Я не знал, что на это сказать, поэтому я просто глупо улыбнулся и прохрипел что–то вроде «нн–н–г‑мам».
— Ну и как она? — продолжил Барри. — Я имею в виду, в постели? Мне всегда это было интересно. Думаю, как любому отцу. Она такая же страстная, как ее папочка? А минет она хорошо делает? У нее большой рот, так что, думаю, да. А как у нее сиськи на ощупь? Так же хороши, как и на вид?
Я встал.
— Сэр, я считаю себя гостеприимным хозяином, но я никому не позволю так говорить о Мерси, а особенно ее отцу, — сказал я. — Поэтому прошу вас удалиться.
Барри уставился на меня в полном недоумении.
— Если вы сейчас же не уйдете, Бейтман будет рад помочь вам.
— Отвали, Хилари, — сказал Бейтман.
— Хилари, не будь занудой, — добавила Зуки.
Я призывно посмотрел на Мерси. Она должна была поддержать меня. Она посмотрела мне в глаза и сказала:
— Остынь, парень. Что это с тобой?
Выходя из комнаты, я услышал, как Барри говорит:
— Я ведь никогда с ней не трахался. Хотя, Бог свидетель, многие отцы трахают своих дочерей.
Его сдержанность была встречена общим гулом одобрения.
Я лег на кровать.
— Наверно, я глупый старик, — сказал я Мерси, когда она появилась в дверях. Снизу доносились звуки продолжавшейся вечеринки. Она вошла в комнату и села рядом.

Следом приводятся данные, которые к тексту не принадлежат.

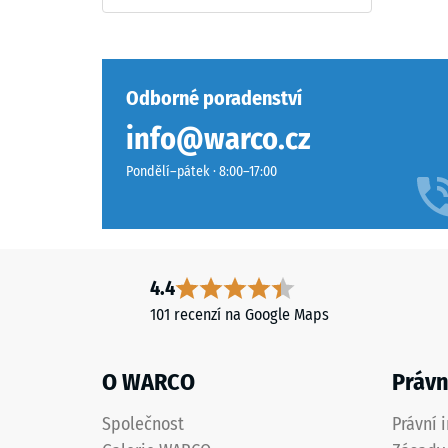
Složení
cca
a
struktura
0,75
mm
Odborné poradenství
zbytk
info@warco.cz
Povrch
vtisku
má
Pondělí–pátek · 8:00–17:00
dvouvrstvou
po
konstrukci
24
z
hodin
ELT
granulátu
odleh
4.4
spojeného
(BS
101 recenzí na Google Maps
polyuretanovým
7188)
pojivem.
ELT
O WARCO
Právn
znamená
„End
Společnost
Právní 
of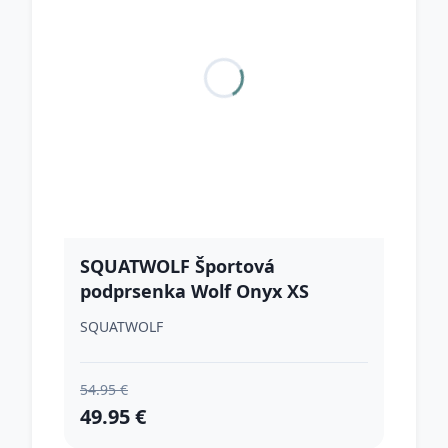
SQUATWOLF Športová
podprsenka Wolf Onyx XS
SQUATWOLF
54.95 €
49.95 €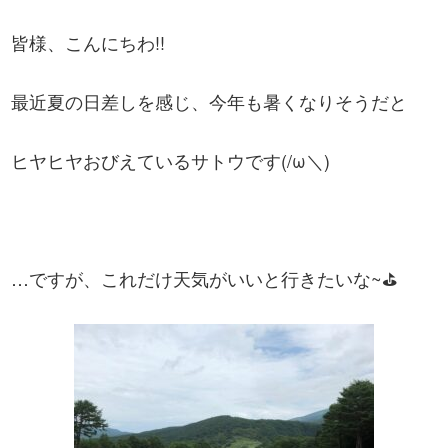
皆様、こんにちわ!!
最近夏の日差しを感じ、今年も暑くなりそうだと
ヒヤヒヤおびえているサトウです(/ω＼)
…ですが、これだけ天気がいいと行きたいな~⛳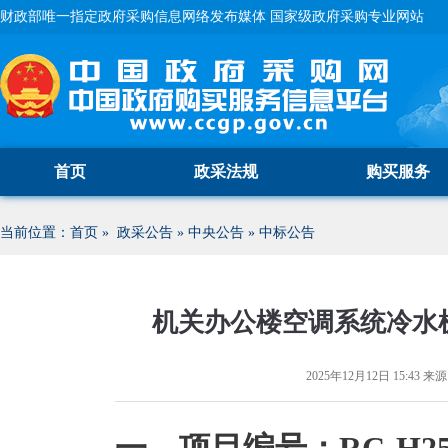
财政部唯一指定政府采购信息网络发布媒体 国家级政府采购专业网站
首页
政采法规
购买服务
当前位置：
首页
»
政采公告
»
中央公告
»
中标公告
机关办公楼空调系统冷水
2025年12月12日 15:43
来源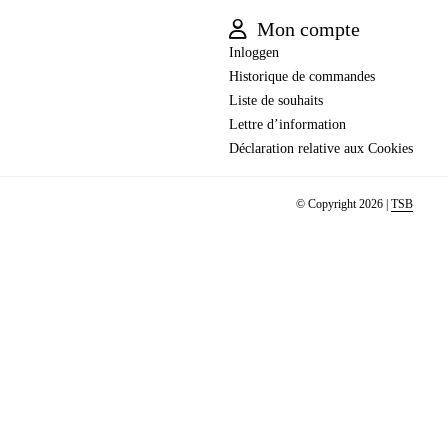
Mon compte
Inloggen
Historique de commandes
Liste de souhaits
Lettre d’information
Déclaration relative aux Cookies
© Copyright 2026 |
TSB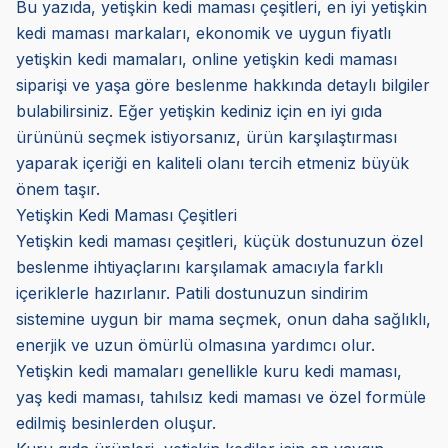
Bu yazıda, yetişkin kedi maması çeşitleri, en iyi yetişkin
kedi maması markaları, ekonomik ve uygun fiyatlı
yetişkin kedi mamaları, online yetişkin kedi maması
siparişi ve yaşa göre beslenme hakkında detaylı bilgiler
bulabilirsiniz. Eğer yetişkin kediniz için en iyi gıda
ürününü seçmek istiyorsanız, ürün karşılaştırması
yaparak içeriği en kaliteli olanı tercih etmeniz büyük
önem taşır.
Yetişkin Kedi Maması Çeşitleri
Yetişkin kedi maması çeşitleri, küçük dostunuzun özel
beslenme ihtiyaçlarını karşılamak amacıyla farklı
içeriklerle hazırlanır. Patili dostunuzun sindirim
sistemine uygun bir mama seçmek, onun daha sağlıklı,
enerjik ve uzun ömürlü olmasına yardımcı olur.
Yetişkin kedi mamaları genellikle kuru kedi maması,
yaş kedi maması, tahılsız kedi maması ve özel formüle
edilmiş besinlerden oluşur.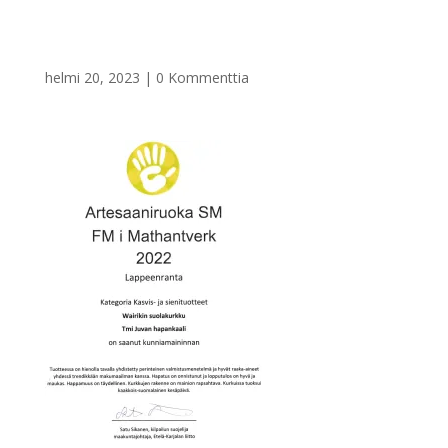
helmi 20, 2023
|
0 Kommenttia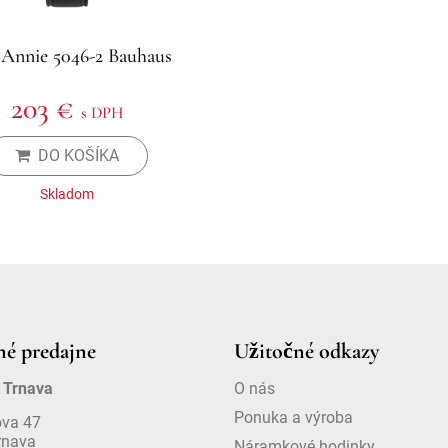
 Annie 5046-2 Bauhaus
203 €
s DPH
DO KOŠÍKA
Skladom
é predajne
Užitočné odkazy
 Trnava
O nás
Ponuka a výroba
ova 47
rnava
Náramkové hodinky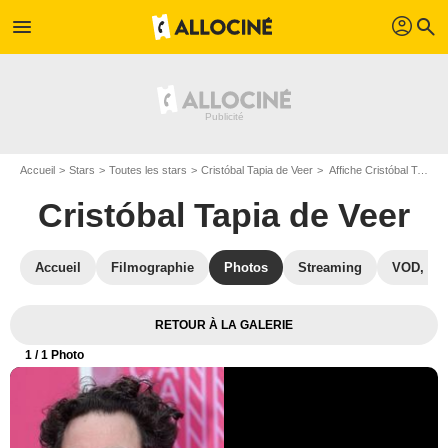
profil
menu
search
Accueil
Stars
Toutes les stars
Cristóbal Tapia de Veer
Affiche Cristóbal Tapia de Veer
Cristóbal Tapia de Veer
Accueil
Filmographie
Photos
Streaming
VOD, DV
RETOUR À LA GALERIE
1
/ 1 Photo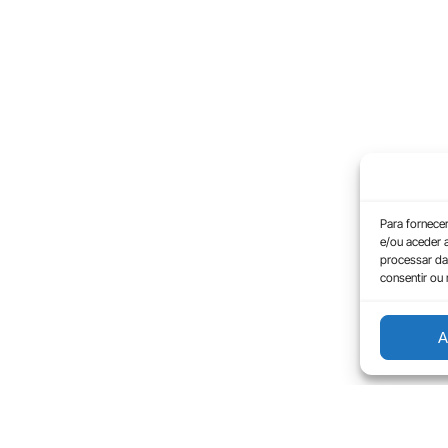
Para fornece
e/ou aceder 
processar da
consentir ou
A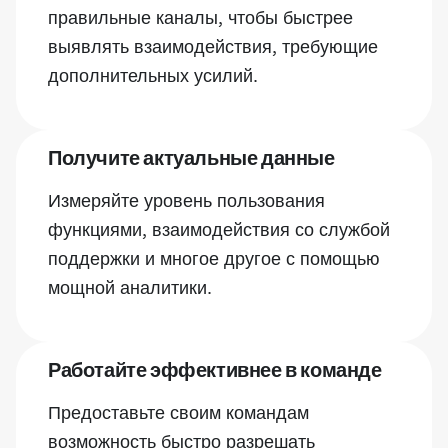
правильные каналы, чтобы быстрее
выявлять взаимодействия, требующие
дополнительных усилий.
Получите актуальные данные
Измеряйте уровень пользования
функциями, взаимодействия со службой
поддержки и многое другое с помощью
мощной аналитики.
Работайте эффективнее в команде
Предоставьте своим командам
возможность быстро разрешать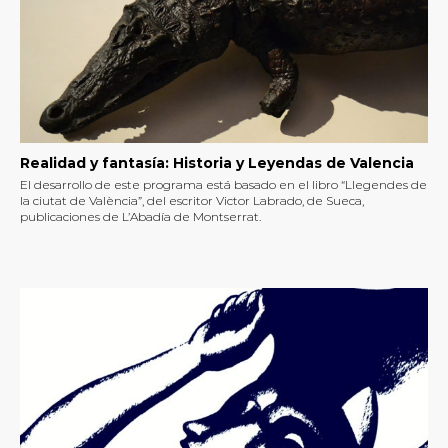
Realidad y fantasía: Historia y Leyendas de Valencia
El desarrollo de este programa está basado en el libro “Llegendes de
la ciutat de València”, del escritor Victor Labrado, de Sueca,
publicaciones de L’Abadía de Montserrat.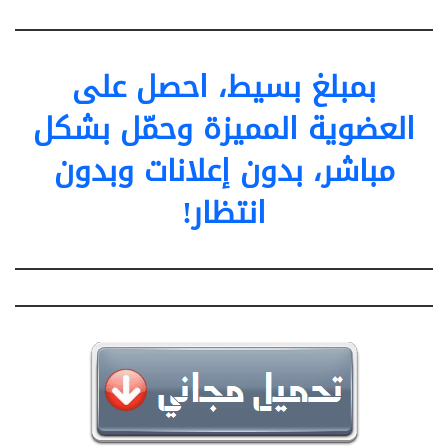
بمبلغ بسيط، احصل على
العضوية المميزة وحمّل بشكل
مباشر، بدون إعلانات وبدون
انتظار!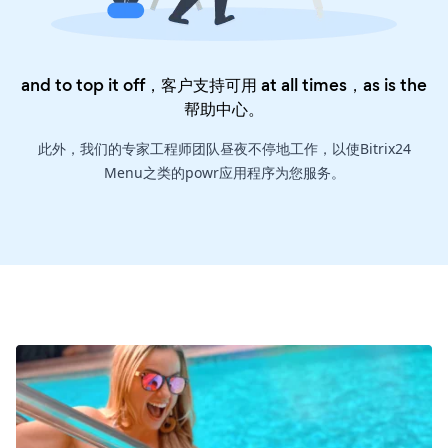
and to top it off，客户支持可用 at all times，as is the
帮助中心
。
此外，我们的专家工程师团队昼夜不停地工作，以使Bitrix24
Menu之类的powr应用程序为您服务。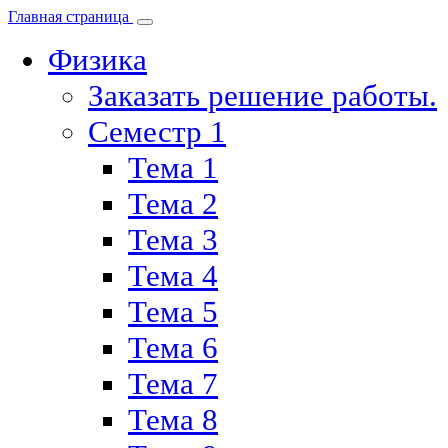
Главная страница
Физика
Заказать решение работы.
Семестр 1
Тема 1
Тема 2
Тема 3
Тема 4
Тема 5
Тема 6
Тема 7
Тема 8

— Хилари, не надо так говорить о себе. Ты замечательный человек. Просто я не могу перечить отцу, я знаю, что должна, но у меня не получается. Я знаю, ты пытался достойно выйти из положения, и именно за это я тебя и люблю. Интересно, почему в результате я чувствую себя виноватой, когда отец себя так ведет?
— Не знаю, наверно, это как–то связано с родительскими чувствами, Мерси. Наверно, он держит в заложницах детскую часть тебя, и ты всю свою жизнь будешь платить ему за это выкуп.
— Да, понимаю. Спасибо тебе.
— Не за что. Ты спросила — я ответил.
Действительно, ее большой рот оказался очень удобным для этого дела, а груди, как и говорил ее отец, не обманули моих ожиданий. Я понимаю, что поэт должен был бы выразить это иначе, но это было все равно что сесть верхом на лошадь по прошествии многих лет — все эти движения, забытые позы, проскальзывание внутрь и ощущение под собой потного изгибающегося тела, разве что теперь какая–то часть меня не участвовала в происходящем, тревожась о том, как бы не ослабеть. Наверное, то же ощущает наездник, по прошествии многих лет севший верхом на лошадь, видя, что движение на улицах за эти годы стало интенсивнее и опаснее.
На следующий день отец Мерси и его подруга отбыли еще до того, как мы встали, и Мерси пошла досыпать к себе в комнату.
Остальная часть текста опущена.